Berdasarkan uraian di atas dapat disimpulkan bahwa dalam membuat cerpen, Djenar Maesa Ayu sangat memperhatikan nilai estetisnya sehingga banyak ditemukan gaya bahasa dan bahasa kiasan. Selain itu, dalam cerpen karya Djenar tersebut juga ditemukan beberapa rima yang sama. Hal ini membuat karya Djenar berbeda dengan cerpen lainnya. Karena biasanya rima ditemukan dalam karya yang bergenre puisi. Persamaan rima itu ditemukan di dua paragraf yang berbeda, yaitu:


Paragraf ke-6
.... Semakin kabur. Semakin dalam muara cinta ini tercebur.

Paragraf ke-12
.... Kala siang dengan durasi waktu yang sangat sempit. Bukan kala pagi atau malam hari yang terasa amat panjang dalam pennantian dan rindu yang menghimpit. Membuat saya merasa sangat terjepit.

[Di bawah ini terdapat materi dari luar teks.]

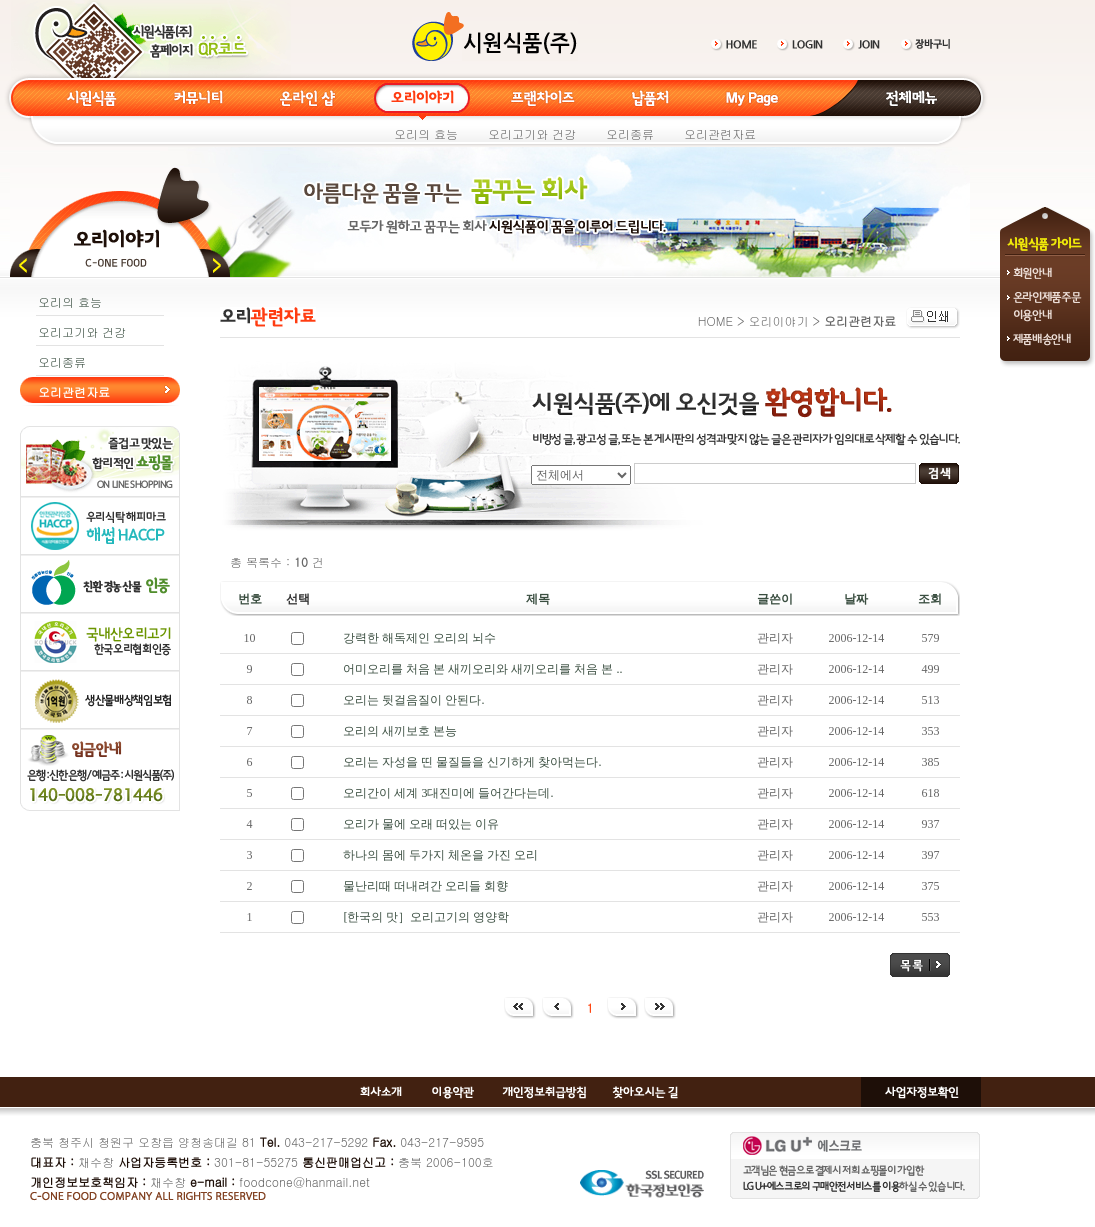 The height and width of the screenshot is (1227, 1095). Describe the element at coordinates (426, 917) in the screenshot. I see `[한국의 맛］오리고기의 영양학` at that location.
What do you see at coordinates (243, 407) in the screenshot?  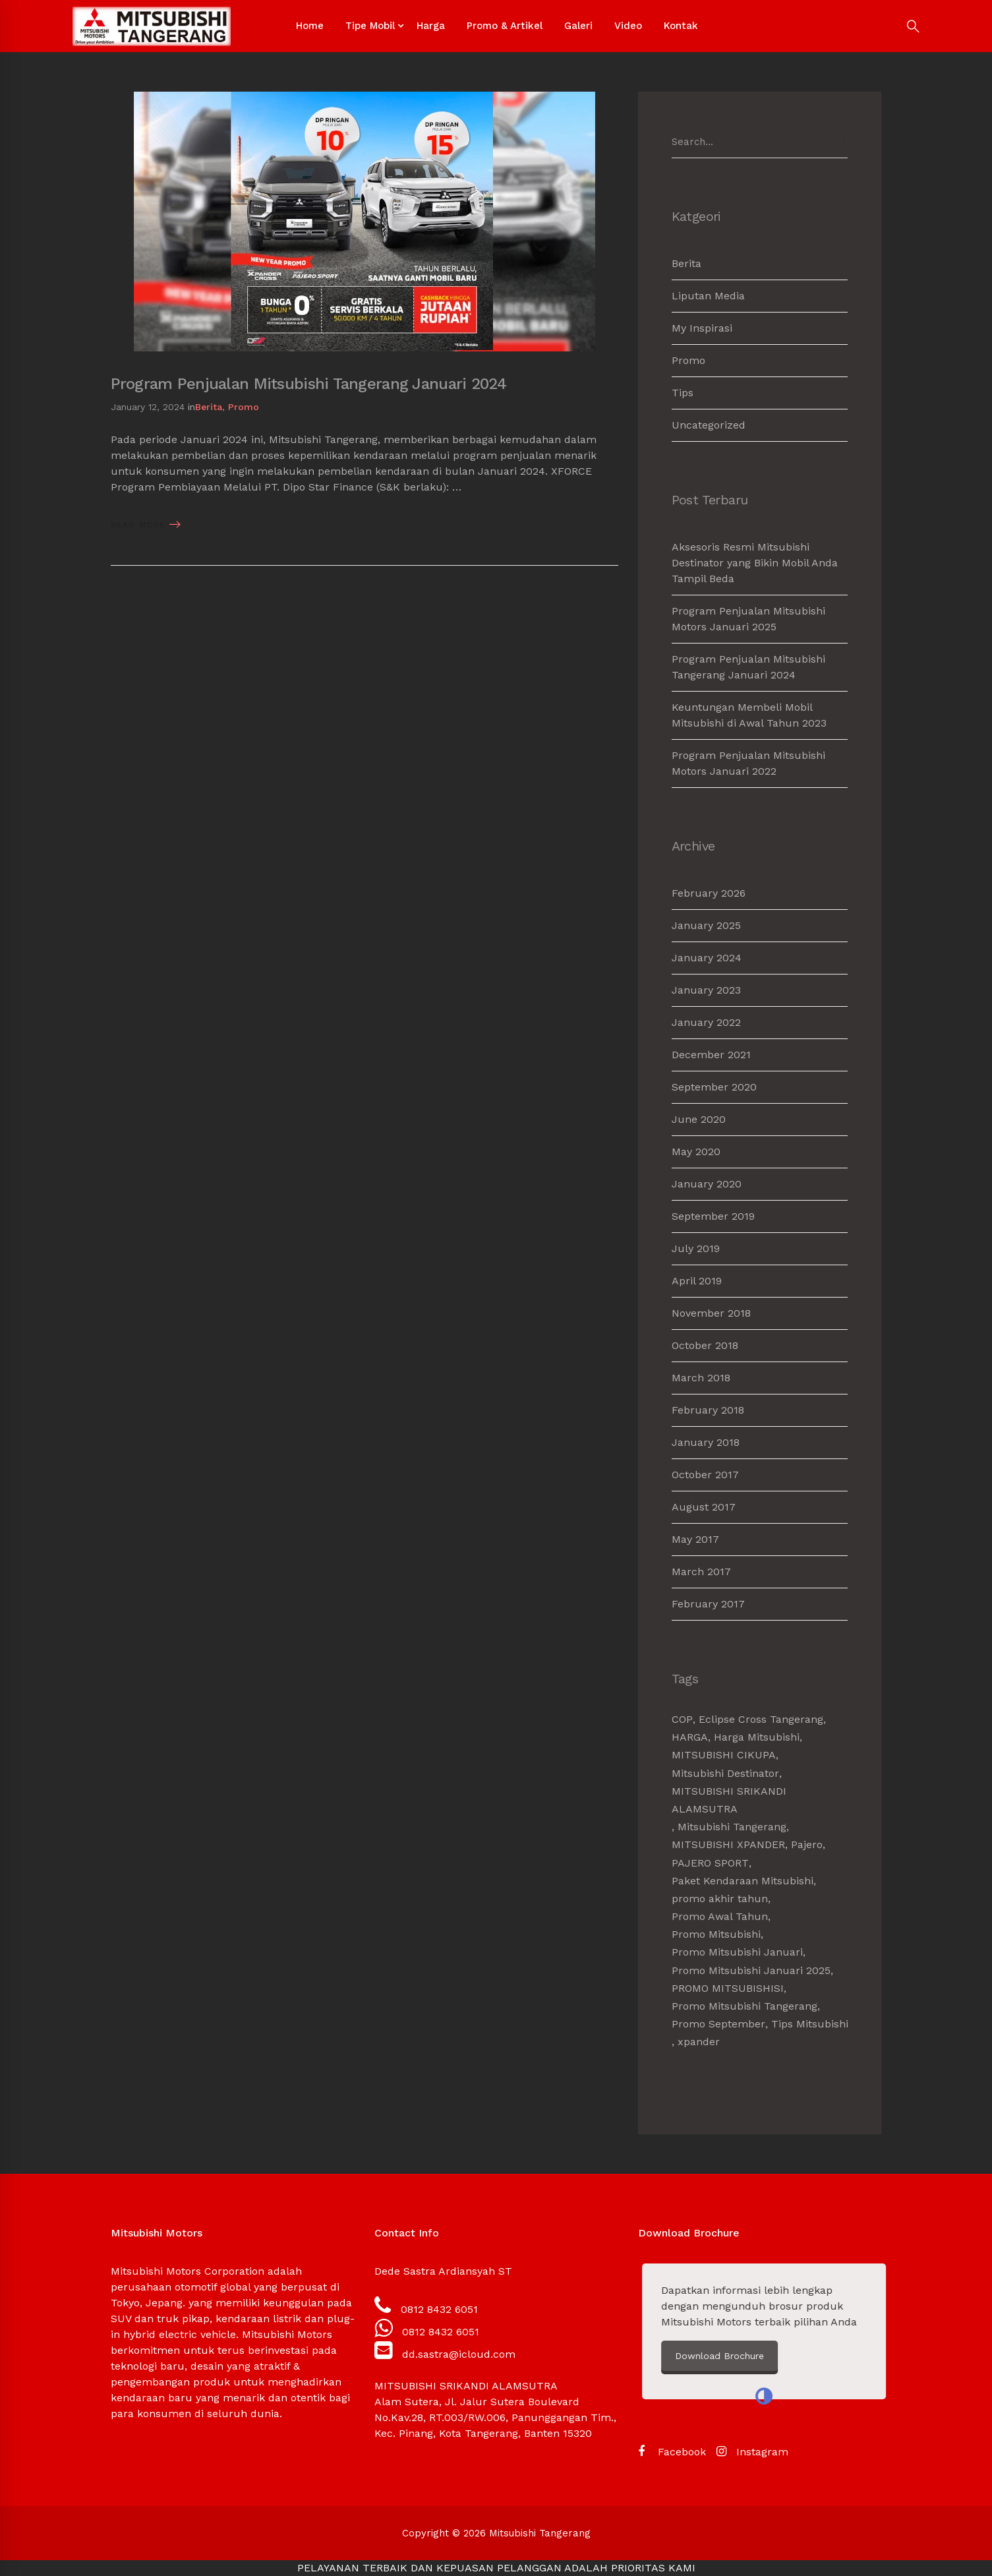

Dari kedua contoh di atas, dapat dilihat bahwa rima yang sama adalah rima [ur] dan [pit]. Kedua pengulangan rima ini biasanya digunakan oleh pengarang untuk mempertegas arti dan menjelasan suasana secara jelas. Di samping itu penggunaan rima yang sama dapat memberikan efek keindahan, sehingga menjadikan cerpen Gerhana Mata berbeda dari cerpen-cerpen yang lain.

V.SIMPULAN

Cerpen Gerhana Mata karya Djenar Maesa Ayu mengandung gaya bahasa dan bahasa kiasan yang terdiri dari paralelisme, paradoks, hiperbola, personifikasi, metafora, dan simile. Gaya bahasa dan bahasa kiasan tersebut berfungsi memberikan efek estetis atau keindahan. Selain itu, dalam cerpen karya Djenar tersebut ditemukan persamaan rima. Hal ini menjadikan karya Djenar menjadi lebih hidup dan berbeda degan karya lainnya.

VI.DAFTAR PUSTAKA

Ayu, Djenar Maesa. 2007. Gerhana Mata. (online)(http://cerpenkompas.wordpress.comdi akses 20 Mei 2007 pukul 14:17).

Suharianto, S. 1982. Dasar-dasar Teori Sastra. Surakarta: Widya Duta.

Supriyanto, Teguh. 2009. Stilistika dalam Prosa. Jakarta: Pusat Bahasa Departemen Pendidikan Nasional.